Top of Provided entries
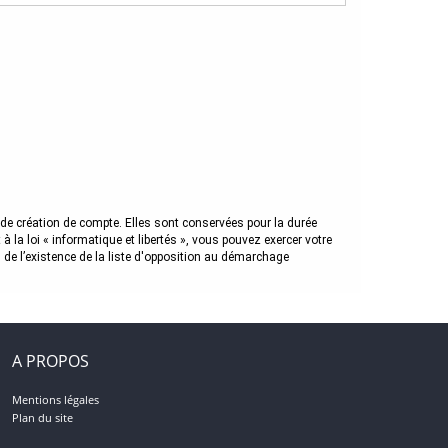
de création de compte. Elles sont conservées pour la durée
 la loi « informatique et libertés », vous pouvez exercer votre
e l’existence de la liste d'opposition au démarchage
A PROPOS
Mentions légales
Plan du site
Bottom of Provided entries
◆ **Instructions for the task**
Your answer should copy the listing word for word, with no pictures in it.

◆ **Task answer**
de création de compte. Elles sont conservées pour la durée
 la loi « informatique et libertés », vous pouvez exercer votre
e l’existence de la liste d'opposition au démarchage
A PROPOS
Mentions légales
Plan du site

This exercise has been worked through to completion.